Here’s your shopping list:
- Sengstaken-Blakemore tube
- Salem Sump gastric tube
- 60 mL Luer-Lok syringe
- 60 mL slip-tip syringe
- 2 Christmas tree to male Luer-Lok converters
- 3 three-way stopcocks
- 3 med lock caps
- Roller bandage (Kling)
- 1 one-liter bag of crystalloid
- May also need: laryngoscope, Magill forceps, hemostat
How to place the tube:
- The patient should be intubated and the head of the bed up at 45 degrees.
- Test balloons on Blakemore and fully deflate.
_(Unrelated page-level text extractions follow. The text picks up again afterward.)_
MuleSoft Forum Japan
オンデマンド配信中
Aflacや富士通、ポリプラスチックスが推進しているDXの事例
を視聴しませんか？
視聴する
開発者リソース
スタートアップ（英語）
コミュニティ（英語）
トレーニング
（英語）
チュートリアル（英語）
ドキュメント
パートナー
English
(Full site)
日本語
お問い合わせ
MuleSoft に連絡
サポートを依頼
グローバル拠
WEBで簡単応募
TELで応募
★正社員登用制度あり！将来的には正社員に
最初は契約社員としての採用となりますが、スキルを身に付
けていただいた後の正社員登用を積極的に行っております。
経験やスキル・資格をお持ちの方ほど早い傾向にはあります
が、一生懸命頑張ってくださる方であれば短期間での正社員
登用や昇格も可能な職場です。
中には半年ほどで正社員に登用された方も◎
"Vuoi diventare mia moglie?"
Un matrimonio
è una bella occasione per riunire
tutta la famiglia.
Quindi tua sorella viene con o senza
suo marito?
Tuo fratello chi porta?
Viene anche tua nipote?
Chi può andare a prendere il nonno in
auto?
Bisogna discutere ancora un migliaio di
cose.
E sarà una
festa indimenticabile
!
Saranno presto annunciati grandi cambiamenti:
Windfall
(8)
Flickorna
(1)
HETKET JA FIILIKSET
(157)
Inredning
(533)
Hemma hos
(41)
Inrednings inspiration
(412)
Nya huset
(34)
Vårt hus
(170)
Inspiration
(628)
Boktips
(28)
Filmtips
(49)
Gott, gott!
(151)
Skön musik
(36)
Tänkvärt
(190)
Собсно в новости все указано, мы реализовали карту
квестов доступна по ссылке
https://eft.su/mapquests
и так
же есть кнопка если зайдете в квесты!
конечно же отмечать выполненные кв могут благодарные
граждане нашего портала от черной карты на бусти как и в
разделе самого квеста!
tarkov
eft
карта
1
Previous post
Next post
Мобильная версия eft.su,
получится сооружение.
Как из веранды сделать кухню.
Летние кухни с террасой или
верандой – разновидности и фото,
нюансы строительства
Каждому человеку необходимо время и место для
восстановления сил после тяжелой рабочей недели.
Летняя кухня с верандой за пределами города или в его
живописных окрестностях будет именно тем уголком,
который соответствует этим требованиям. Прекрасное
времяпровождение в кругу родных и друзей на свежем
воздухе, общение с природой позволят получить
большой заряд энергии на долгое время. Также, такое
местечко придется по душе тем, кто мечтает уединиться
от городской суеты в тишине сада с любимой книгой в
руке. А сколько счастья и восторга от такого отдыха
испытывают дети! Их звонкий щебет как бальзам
Mark Salem Sump at the 50-cm mark of the Blakemore with the tip 2 cm above gastric balloon and then 2 cm above esophageal balloon.
- Insert the Blakemore tube through the mouth just like an OGT. You may need the aid of the laryngoscope and Magill forceps. Make sure the depth-marker numbers face the patient’s right side.
- Stop at 50 cm. Test with slip-tip syringe while auscultating over stomach and lungs. Inflate gastric port with 50 mL of air.
- Get a chest X-ray to confirm placement of gastric balloon in stomach.
- Once confirmed, inflate with additional 200 mL of air (250 mL total).
- Apply 1 kg of traction using roller bandage and 1 L IV fluid bag hung over an IV pole. Mark the depth at the mouth. The tube will stretch slightly during the next 10 minutes as it warms to body temperature.
- Insert the Salem Sump until the depth-marked gastric is at 50 cm on the Blakemore. Suction both Blakemore lavage port and Salem Sump. You may need to wash blood clots out of the stomach with sterile water or saline.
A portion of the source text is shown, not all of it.